[Dataset entries]
* * *
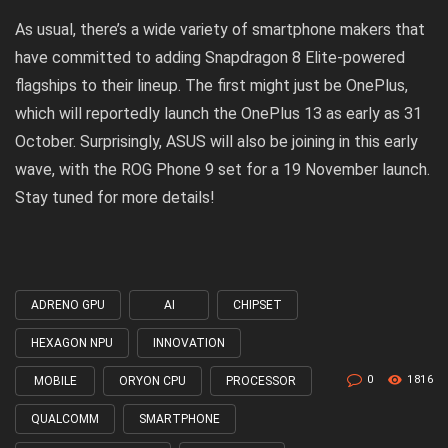
As usual, there’s a wide variety of smartphone makers that
have committed to adding Snapdragon 8 Elite-powered
flagships to their lineup. The first might just be OnePlus,
which will reportedly launch the OnePlus 13 as early as 31
October. Surprisingly, ASUS will also be joining in this early
wave, with the ROG Phone 9 set for a 19 November launch.
Stay tuned for more details!
ADRENO GPU
AI
CHIPSET
Tagged
with
HEXAGON NPU
INNOVATION
0
1816
MOBILE
ORYON CPU
PROCESSOR
QUALCOMM
SMARTPHONE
* * *
**Task details**
Reproduce each line of the records in which the string "early" appears.

**Output below**
which will reportedly launch the OnePlus 13 as early as 31
October. Surprisingly, ASUS will also be joining in this early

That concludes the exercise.